Publication
Document Image Segmentation using Discriminative Learning over Connected Components
Syed Saqib Bukhari; Mayce Al-Azawi; Faisal Shafait; Thomas Breuel
In: 9th IAPR Workshop on Document Analysis Systems. IAPR International Workshop on Document Analysis Systems (DAS-2010), June 9-11, Boston, MA, USA, ACM, 6/2010.
Abstract
Segmentation of a document image into text and non-text
regions is an important preprocessing step for a variety of
document image analysis tasks, like improving OCR, document compression etc. Most of the state-of-the-art document image segmentation approaches perform segmentation using pixel-based or zone(block)-based classification.

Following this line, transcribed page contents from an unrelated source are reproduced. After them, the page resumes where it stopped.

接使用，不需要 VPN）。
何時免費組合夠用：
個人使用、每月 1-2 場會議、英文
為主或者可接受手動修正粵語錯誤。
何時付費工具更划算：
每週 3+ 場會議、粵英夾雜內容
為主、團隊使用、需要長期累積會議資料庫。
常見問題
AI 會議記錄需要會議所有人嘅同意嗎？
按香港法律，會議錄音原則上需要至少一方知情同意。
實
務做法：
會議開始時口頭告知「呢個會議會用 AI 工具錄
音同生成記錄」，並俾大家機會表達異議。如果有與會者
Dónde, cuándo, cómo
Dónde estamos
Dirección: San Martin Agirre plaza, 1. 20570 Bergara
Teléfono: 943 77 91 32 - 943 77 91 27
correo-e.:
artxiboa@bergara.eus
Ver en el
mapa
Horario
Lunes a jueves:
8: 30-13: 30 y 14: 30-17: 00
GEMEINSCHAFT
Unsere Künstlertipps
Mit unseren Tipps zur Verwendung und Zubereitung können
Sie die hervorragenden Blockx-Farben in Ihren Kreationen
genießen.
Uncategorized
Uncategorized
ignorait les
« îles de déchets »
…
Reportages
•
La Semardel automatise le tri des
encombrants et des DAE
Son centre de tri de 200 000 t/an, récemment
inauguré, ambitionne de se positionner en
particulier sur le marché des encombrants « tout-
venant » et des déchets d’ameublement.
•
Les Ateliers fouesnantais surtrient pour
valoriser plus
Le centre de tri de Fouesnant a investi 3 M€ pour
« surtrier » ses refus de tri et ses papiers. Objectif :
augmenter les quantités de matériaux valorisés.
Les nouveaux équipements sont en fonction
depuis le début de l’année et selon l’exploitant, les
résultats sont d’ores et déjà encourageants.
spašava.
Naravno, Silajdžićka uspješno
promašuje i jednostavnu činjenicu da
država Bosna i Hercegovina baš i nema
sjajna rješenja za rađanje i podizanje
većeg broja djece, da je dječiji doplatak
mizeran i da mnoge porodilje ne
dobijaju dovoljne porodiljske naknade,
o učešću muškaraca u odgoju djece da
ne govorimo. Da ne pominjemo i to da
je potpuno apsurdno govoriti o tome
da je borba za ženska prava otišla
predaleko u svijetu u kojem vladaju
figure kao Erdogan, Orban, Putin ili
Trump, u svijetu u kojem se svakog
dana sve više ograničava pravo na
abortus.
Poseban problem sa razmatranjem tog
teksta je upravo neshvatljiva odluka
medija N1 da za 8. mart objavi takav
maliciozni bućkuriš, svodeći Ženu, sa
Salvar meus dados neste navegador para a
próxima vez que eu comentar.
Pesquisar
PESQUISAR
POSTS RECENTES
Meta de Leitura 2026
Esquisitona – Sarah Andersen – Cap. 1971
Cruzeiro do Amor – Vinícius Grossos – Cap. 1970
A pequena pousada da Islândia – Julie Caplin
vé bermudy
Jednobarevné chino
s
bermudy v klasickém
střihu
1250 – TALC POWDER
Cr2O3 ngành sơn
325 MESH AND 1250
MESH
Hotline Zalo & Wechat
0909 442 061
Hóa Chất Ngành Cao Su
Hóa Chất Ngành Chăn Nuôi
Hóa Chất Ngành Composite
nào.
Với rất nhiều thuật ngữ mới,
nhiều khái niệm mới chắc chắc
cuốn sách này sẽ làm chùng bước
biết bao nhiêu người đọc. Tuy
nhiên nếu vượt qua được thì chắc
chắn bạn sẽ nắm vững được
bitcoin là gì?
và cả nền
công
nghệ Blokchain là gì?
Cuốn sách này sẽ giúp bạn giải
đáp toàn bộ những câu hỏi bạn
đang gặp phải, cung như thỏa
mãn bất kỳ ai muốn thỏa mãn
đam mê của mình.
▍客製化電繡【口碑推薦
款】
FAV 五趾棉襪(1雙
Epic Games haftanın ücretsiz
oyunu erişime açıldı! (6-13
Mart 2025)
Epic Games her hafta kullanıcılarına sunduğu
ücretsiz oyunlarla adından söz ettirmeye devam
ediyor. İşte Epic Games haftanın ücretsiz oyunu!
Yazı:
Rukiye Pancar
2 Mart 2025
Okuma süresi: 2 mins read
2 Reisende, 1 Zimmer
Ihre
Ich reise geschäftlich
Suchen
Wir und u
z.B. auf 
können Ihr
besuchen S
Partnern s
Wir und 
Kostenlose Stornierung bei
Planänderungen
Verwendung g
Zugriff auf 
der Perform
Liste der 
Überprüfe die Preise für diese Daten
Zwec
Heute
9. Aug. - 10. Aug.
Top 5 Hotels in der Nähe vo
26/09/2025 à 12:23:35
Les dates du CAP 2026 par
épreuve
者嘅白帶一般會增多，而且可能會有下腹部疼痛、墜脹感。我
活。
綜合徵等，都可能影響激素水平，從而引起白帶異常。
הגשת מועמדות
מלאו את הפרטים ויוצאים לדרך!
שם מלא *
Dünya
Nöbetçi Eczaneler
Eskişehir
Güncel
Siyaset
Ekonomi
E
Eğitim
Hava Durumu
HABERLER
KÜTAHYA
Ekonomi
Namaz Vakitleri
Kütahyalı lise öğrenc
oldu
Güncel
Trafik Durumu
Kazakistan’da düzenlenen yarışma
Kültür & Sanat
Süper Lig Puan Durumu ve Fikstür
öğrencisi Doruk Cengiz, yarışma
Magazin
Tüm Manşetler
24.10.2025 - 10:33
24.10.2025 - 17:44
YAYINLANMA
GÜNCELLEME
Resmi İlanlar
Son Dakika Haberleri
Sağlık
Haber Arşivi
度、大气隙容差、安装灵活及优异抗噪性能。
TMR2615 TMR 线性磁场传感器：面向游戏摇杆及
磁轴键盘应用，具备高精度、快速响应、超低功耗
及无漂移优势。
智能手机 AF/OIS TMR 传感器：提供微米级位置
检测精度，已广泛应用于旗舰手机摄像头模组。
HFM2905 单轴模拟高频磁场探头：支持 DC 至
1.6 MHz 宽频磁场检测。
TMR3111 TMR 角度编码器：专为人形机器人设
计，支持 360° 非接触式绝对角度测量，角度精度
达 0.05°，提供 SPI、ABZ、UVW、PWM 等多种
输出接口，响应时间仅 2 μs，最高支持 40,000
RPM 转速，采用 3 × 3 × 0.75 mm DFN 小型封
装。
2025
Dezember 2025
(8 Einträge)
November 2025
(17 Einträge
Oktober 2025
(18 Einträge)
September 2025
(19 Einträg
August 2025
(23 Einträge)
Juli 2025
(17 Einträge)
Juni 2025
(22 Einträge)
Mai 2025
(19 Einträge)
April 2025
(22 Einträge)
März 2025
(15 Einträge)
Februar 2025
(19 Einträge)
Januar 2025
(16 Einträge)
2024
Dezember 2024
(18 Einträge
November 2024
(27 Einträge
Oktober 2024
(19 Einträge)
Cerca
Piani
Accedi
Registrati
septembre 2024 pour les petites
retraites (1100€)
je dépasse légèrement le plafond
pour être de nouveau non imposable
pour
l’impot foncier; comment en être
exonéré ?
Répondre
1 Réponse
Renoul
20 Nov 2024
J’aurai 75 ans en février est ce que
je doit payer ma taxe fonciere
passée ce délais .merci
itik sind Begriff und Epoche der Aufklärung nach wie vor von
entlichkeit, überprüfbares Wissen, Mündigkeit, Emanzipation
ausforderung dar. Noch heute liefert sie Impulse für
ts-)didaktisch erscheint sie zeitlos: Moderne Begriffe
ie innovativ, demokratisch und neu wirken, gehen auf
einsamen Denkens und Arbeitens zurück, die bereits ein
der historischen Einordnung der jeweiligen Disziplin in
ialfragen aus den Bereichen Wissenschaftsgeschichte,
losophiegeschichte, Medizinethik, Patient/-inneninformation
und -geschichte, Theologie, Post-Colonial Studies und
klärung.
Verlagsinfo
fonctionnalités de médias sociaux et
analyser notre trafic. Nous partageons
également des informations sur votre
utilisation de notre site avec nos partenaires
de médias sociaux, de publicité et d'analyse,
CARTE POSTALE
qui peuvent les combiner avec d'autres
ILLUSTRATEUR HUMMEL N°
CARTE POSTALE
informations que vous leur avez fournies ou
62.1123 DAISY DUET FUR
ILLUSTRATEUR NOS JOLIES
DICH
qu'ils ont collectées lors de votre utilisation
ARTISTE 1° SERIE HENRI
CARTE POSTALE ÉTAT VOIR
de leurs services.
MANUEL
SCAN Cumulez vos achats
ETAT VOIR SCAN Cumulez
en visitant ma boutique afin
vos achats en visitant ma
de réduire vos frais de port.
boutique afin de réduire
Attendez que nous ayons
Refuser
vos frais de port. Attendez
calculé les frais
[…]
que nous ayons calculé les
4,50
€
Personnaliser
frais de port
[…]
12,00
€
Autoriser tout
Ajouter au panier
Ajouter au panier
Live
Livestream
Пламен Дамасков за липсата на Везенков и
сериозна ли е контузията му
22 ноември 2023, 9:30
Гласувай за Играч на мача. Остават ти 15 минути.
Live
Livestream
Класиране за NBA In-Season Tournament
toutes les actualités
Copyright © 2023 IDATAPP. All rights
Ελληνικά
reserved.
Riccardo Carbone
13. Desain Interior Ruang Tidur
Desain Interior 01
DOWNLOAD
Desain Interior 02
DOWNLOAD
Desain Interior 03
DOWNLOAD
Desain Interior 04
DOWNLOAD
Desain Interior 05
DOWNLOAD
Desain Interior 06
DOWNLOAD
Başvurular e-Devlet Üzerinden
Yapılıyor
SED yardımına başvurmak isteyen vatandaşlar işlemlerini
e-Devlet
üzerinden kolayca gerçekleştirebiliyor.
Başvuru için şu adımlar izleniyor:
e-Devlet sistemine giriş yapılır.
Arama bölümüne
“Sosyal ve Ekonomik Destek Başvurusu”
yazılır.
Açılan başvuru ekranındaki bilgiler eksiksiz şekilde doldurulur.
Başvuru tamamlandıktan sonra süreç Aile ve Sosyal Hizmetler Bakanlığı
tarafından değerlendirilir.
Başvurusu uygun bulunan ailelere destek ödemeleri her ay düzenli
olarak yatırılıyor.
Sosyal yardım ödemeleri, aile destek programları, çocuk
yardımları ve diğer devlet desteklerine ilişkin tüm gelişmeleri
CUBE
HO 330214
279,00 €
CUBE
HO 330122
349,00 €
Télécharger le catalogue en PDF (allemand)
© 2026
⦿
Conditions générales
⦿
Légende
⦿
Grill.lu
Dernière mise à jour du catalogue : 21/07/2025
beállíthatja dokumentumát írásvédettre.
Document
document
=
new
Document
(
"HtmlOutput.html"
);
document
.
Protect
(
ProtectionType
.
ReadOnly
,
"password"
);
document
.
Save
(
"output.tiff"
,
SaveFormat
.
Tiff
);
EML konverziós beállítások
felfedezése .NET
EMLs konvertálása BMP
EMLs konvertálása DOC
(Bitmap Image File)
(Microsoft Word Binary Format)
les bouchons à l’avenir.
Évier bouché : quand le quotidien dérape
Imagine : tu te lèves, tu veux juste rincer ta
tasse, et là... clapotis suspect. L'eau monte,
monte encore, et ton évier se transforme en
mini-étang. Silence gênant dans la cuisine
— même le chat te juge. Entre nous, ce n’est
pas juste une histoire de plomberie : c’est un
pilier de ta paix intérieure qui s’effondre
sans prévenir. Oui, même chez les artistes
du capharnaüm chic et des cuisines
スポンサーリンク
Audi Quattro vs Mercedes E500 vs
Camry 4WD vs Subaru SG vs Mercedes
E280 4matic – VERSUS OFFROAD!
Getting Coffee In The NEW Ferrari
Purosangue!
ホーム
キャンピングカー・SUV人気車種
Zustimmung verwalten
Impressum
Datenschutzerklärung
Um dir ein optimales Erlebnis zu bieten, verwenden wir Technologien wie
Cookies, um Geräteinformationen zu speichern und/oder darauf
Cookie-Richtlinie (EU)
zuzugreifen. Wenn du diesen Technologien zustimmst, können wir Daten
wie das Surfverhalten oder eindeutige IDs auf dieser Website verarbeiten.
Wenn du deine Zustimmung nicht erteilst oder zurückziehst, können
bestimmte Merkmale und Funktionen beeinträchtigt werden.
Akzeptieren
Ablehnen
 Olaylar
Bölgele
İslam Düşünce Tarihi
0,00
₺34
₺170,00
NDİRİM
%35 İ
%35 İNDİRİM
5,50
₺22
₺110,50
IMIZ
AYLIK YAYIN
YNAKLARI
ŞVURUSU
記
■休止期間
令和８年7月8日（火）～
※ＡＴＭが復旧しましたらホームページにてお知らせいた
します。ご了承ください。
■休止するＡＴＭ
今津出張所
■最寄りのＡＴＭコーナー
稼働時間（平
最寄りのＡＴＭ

Pixel-based classification approaches are time consuming,
whereas block-based methods heavily depend on the accuracy of block segmentation step. In contrast to the state-of-the-art document image segmentation approaches, our segmentation approach introduces connected component based
classification, thereby not requiring a block segmentation
beforehand. Here we train a self-tunable multi-layer perceptron (MLP) classifier for distinguishing between text and
non-text connected components using shape and context information as a feature vector. Experimental results prove
the effectiveness of our proposed algorithm. We have evaluated our method on subset of UW-III, ICDAR 2009 page
segmentation competition test images and circuit diagrams
datasets and compared its results with the state-of-the-art
leptonica's 1 page segmentation algorithm.